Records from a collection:
☆ ☆ ☆

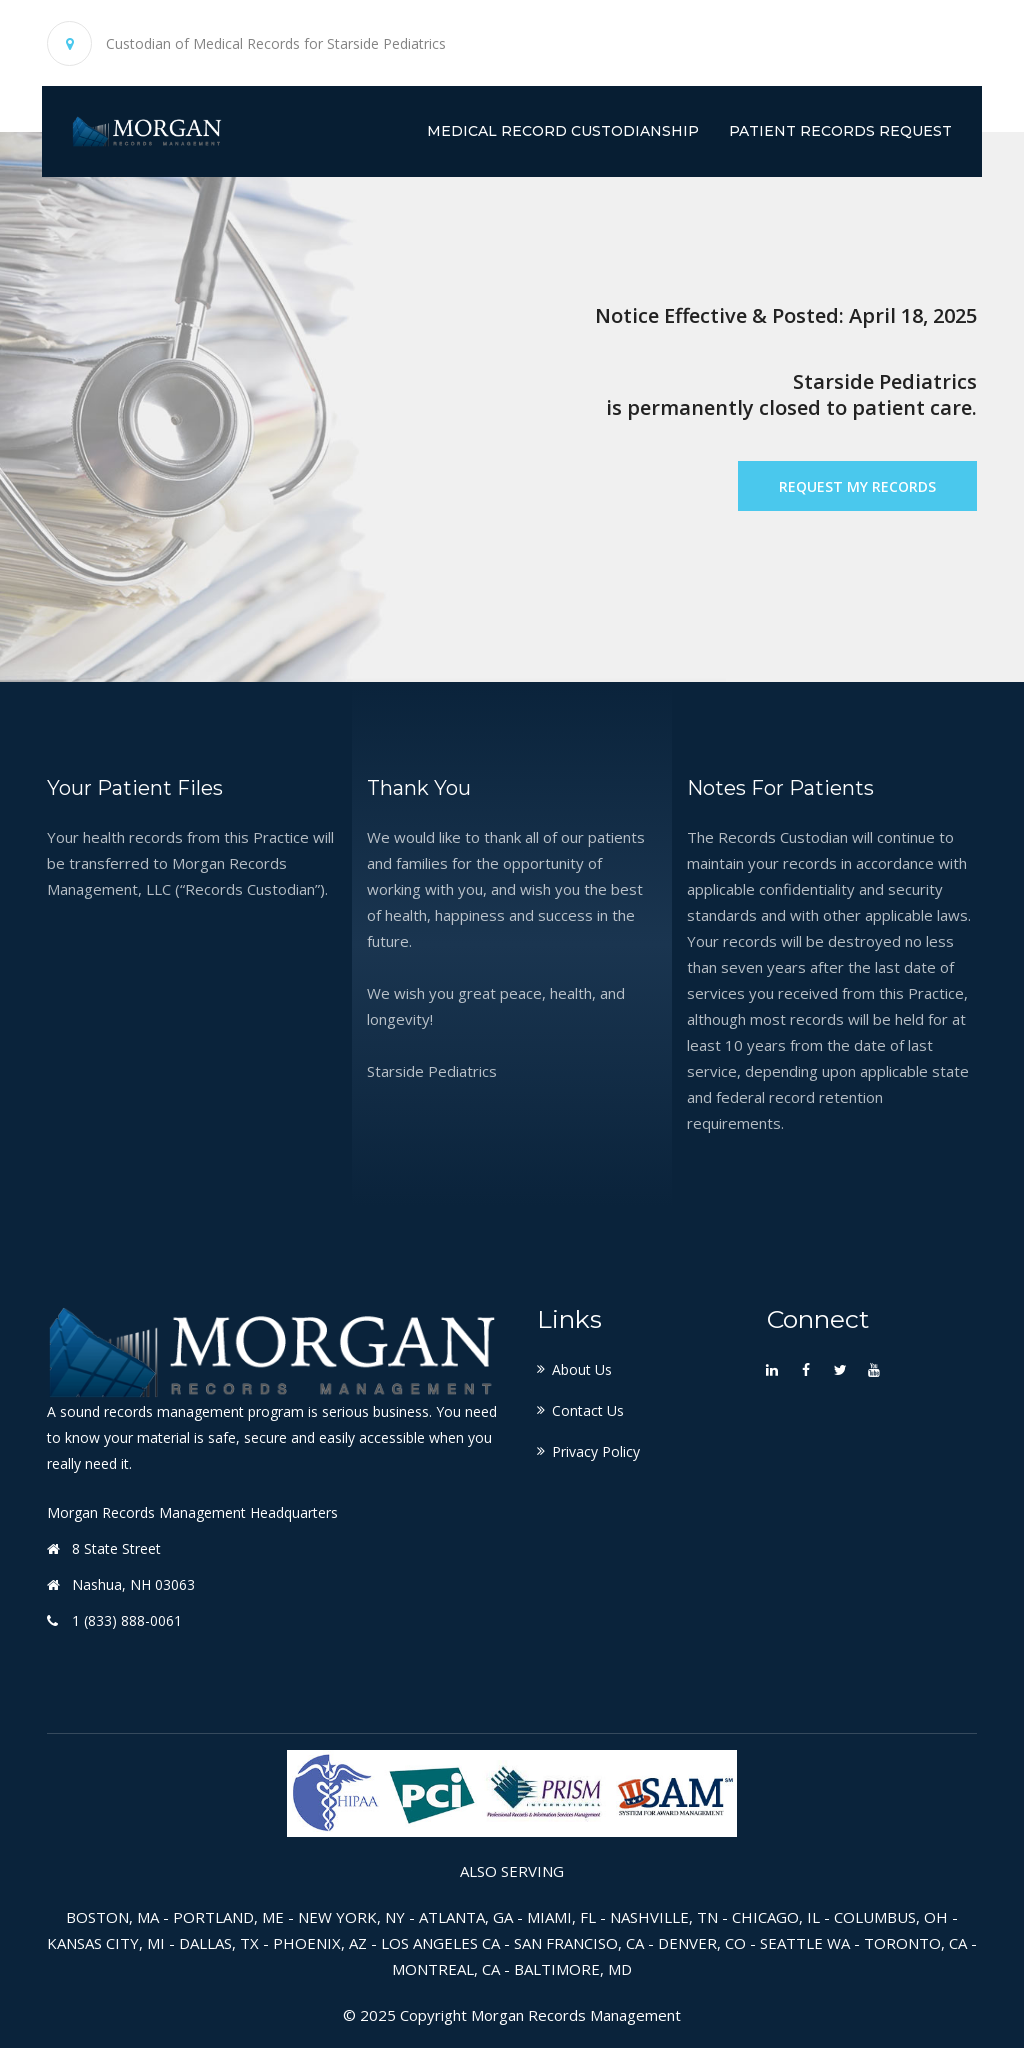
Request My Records (857, 486)
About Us (582, 1369)
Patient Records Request (840, 131)
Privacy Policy (596, 1451)
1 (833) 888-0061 (127, 1620)
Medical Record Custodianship (563, 131)
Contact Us (588, 1410)
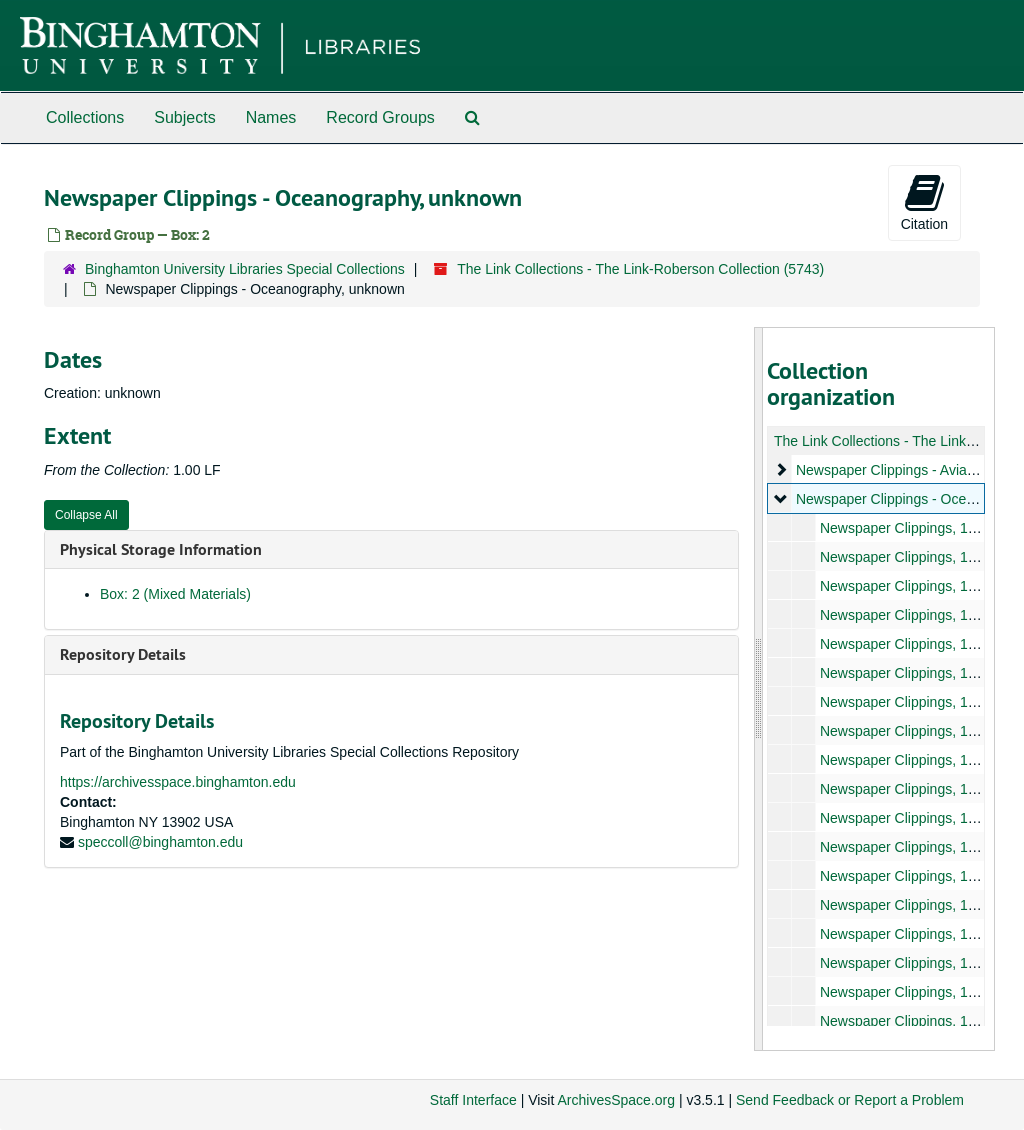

☆ ☆ ☆

▸ Requirement
The records above need to be restated word for word, with the pictures left out.

▸ Written solution
Request My Records (857, 486)
About Us (582, 1369)
Patient Records Request (840, 131)
Privacy Policy (596, 1451)
1 (833) 888-0061 (127, 1620)
Medical Record Custodianship (563, 131)
Contact Us (588, 1410)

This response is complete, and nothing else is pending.